Tag 17: Übernachtung: Zelten an den Epupa-Wasserfällen (DBB)
Heute Vormittag sollten Sie einen Besuch in einem traditionellen Himba-Dorf in Erwägung ziehen. Erfahren Sie mehr über die Bräuche und die Lebensweise eines der letzten Nomadenstämme Afrikas. Die Himba sind ein stolzes Volk, das sich nur minimal und unbedingt notwendig an die westliche Zivilisation angepasst hat. Optional bietet sich eine Fahrt zum Sonnenuntergang am späten Nachmittag auf einen Hügel mit Blick auf die Epupa-Wasserfälle an. Diese Fahrt können Sie auch mit einem ortskundigen Führer unternehmen, der Sie auf einem malerischen Spaziergang zum Aussichtspunkt begleitet.
Tag 18: Übernachtung: Lodge in der Nähe von Ruacana (Doppelzimmer mit Frühstück)
Heute Morgen, nach dem Frühstück, geht es weiter entlang der bezaubernden Landschaft des Kunene-Flusses, vorbei an kleinen, urtümlichen Dörfern, in die Nähe von Ruacana. Hier können Sie direkt am Fluss Kunene übernachten.
Tag 19: Übernachtung: Zelten im Etosha-Nationalpark (ÜF)
Nach dem Frühstück geht es Richtung Süden in den weltberühmten Etosha-Nationalpark. Der Parkeingang befindet sich am Galton Gate. Gleich am Eingang haben Sie die Möglichkeit, Wildtiere in freier Wildbahn zu beobachten.
Übernachtung im Hotel inklusive Frühstück.
Tag 20: Übernachtung: Zelten im Etosha-Nationalpark (ÜF)
Sie verlassen das Camp, das auf einem der Hügel liegt, und begeben sich in die weite, ebene Ebene des Etosha-Nationalparks. Auf der etwa 200 km langen Strecke durch den Park zum nächsten Rastlager bietet sich ein Abstecher zum „Geisterwald“ (afrikaans: „Sprookieswoud“) an. Dieser Abstecher ist besonders für Botaniker lohnenswert. Seinen Namen verdankt er den unzähligen Moringa-Bäumen, die hier wachsen und tatsächlich nur auf steinigem Boden gedeihen.
Tag 21: Übernachtung: Zelten im Etosha-Nationalpark (ÜF)

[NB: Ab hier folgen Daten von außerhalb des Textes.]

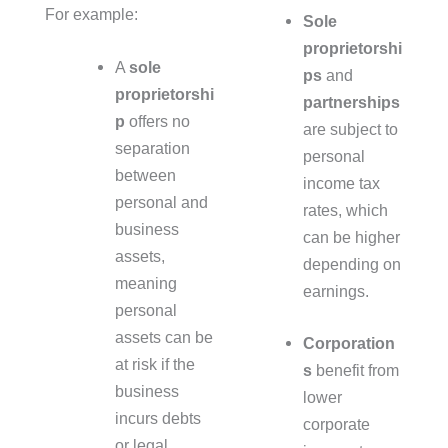
For example:
Sole
proprietorshi
A
sole
ps
and
proprietorshi
partnerships
p
offers no
are subject to
separation
personal
between
income tax
personal and
rates, which
business
can be higher
assets,
depending on
meaning
earnings.
personal
assets can be
Corporation
at risk if the
s
benefit from
business
lower
incurs debts
corporate
or legal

Wer möchte, kann das Camp verlassen und den Park auf eigene Faust erkunden. Der Etosha-Nationalpark besticht durch eine unvergleichliche Artenvielfalt. An den Wasserstellen versammeln sich unzählige Tiere – ein wahrhaft spektakuläres Erlebnis.
Tag 22: Übernachtung: Zelten im Etosha-Nationalpark (ÜF)
Heute steht Ihnen der ganze Tag für eine weitere Pirschfahrt zur Verfügung. Jedes Wasserloch hat seinen ganz eigenen Charakter. Das Okondeka-Wasserloch beispielsweise ist eines der besten, um Löwen zu beobachten. Der Raubvogel lässt sich hier oft mit seiner Beute antreffen. Das Wasserloch ist eine natürliche Quelle und liegt etwas nördlich von Okaukuejo, direkt am westlichen Rand der Pfanne.
Tag 23: Übernachtung: Hotel in Windhoek (ÜF)
Die letzte kurze Etappe bis zum Ausgang durch das Anderson-Tor wird mit Sicherheit von der Sichtung freilaufender Antilopen oder vielleicht sogar eines Nashorns gekrönt. Auf dem Weg nach Windhoek haben Sie die Gelegenheit, den größten Holzschnitzmarkt Namibias in Okahandja zu besuchen. In Windhoek angekommen, können Sie im Kunsthandwerkszentrum, bei Leder Chick oder Bushmen Art das Souvenir erwerben, das Ihnen noch fehlt.
Tag 24: Rückflug
Geben Sie Ihren Mietwagen rechtzeitig vor dem Check-in für Ihren Heimflug am Flughafen Hosea Kutako zurück.